Christian Simmons (bass-baritone: “Non più andrai” in the first half; “Vyes’ tabor spit” in the second). Major points here for stylistic versatility: one can easily imagine that Simmons would be invaluable to an opera company on those grounds alone. The Mozart had real brio and was very broadly played for comedy–it went a bit too far for me, but the audience loved it and he’d worked out the details masterfully. Later, he showed poise and gravitas in the Rachmaninov. It’s certainly a solid, resonant instrument, but I’m less convinced about his legato. I would have welcomed a more familiar aria to better judge that aspect.

Anthony León (tenor: “Il mio tesoro” in the first half; “Dal labbro il canto” in the second.) From the start, I was both drawn to León and curious how he’d fit in. In both presence and timbre, he seemed rather smaller scale than several of the others, I wondered if his pleasant but reticent personality would be an odd fit here. On the other hand, his refinement and musical preparation were at the highest level: in the Mozart, which is a veritable vocal steeplechase, he hit every point with polish and elegance. The Falstaff aria was equally well managed, though frankly it’s rather a dud as a competition solo (another potential issue I wonder about in competitions). I’m glad that the judges felt as I did.

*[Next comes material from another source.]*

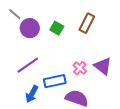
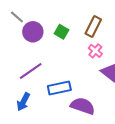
pink cross: (80, 68) -> (95, 51), moved
blue arrow: (32, 94) -> (23, 102), moved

Teresa Perrotta (soprano: “Dis-moi que je suis belle” in the first half; “Non più di fiori” in the second.) The range extremes displayed here–from Thais’s high D to Vitellia’s low G–seemed designed to impress, and indeed they did: both notes were secure and well-projected, and sounded well within her comfort zone. More impressive to me, though, was the dramatic commitment and sense of musical style displayed in the two arias. Perrotta’s soprano is, to my ear, more lyric than spinto, at least at this point. But it’s a full and lustrous sound, and the musical imagination is considerable. Perrotta would have been one of my two top picks, and I look forward to hearing more from her.

Sarah Saturnino (mezzo-soprano: “O don fatale” in the first half; “Amours, viens aider” in the second). For me, a case where one aria was noticeably stronger than the other. Saturnino’s barn–raising Don Carlo aria–rock-solid at both ends of the scale, and excitingly theatrical–struck me as the clear winner. After intermission, her Samson et Dalila scene  was certainly well sung, but that aria wants a luxurious middle-range that isn’t quite there. (I wonder if she’ll eventually evolve into a spinto or dramatic soprano?) Still, Saturnino is definitely on my radar.

Natalie Lewis (mezzo-soprano: “Iris, Hence Away” in the first half; “Acerba volutta” in the second). Here was all the tonal density and richness that I would want in Dalila. Lewis also had what for me is the rarest and most precious of qualities in a singer: an individual imprint of sound and personality that distinguishes her as an artist: a “star sound,” if you will. I also love that she took a risk with the Semele aria: I imagine 19th Century opera, rather than Handel, will be her central repertoire, but she dispatched it with a sense of style and executed the ornaments skilfully. But it was in the Adriana where she really came into her own–gorgeous tone, especially in the low-lying phrases. Initially, Lewis struggled a bit to project fully into the space, and words weren’t always ideally clear. But this is a blue-chip talent, of whom great things should legitimately be expected.

As for the others–tenors Yuntang Han and Sahel Salam, and baritones Eleomar Cuello and David Wolfe–all of them show promise, and I expect will have successful careers. Cuello, who really ripped into “Cruda, funesta, smania,”, and shows both glamor and temperament, would have made my top list; frankly, Wohlgemuth would not have. But of course, time will tell.

I should also give a shout-out to Latonia Moore. As the event host, she was chatty, charming, and adorably down to earth. Later, singing Tatiana’s Letter Scene to entertain the audience as the deliberations went on (a good idea!), she was occasionally tested by the higher and more exposed writing and a bit too grand for the character, but she was often ravishing and very emotionally connected to this fabulous scene. Michele Gamba conducted; he and the Met Orchestra in fine form did very well across an enormous range of styles.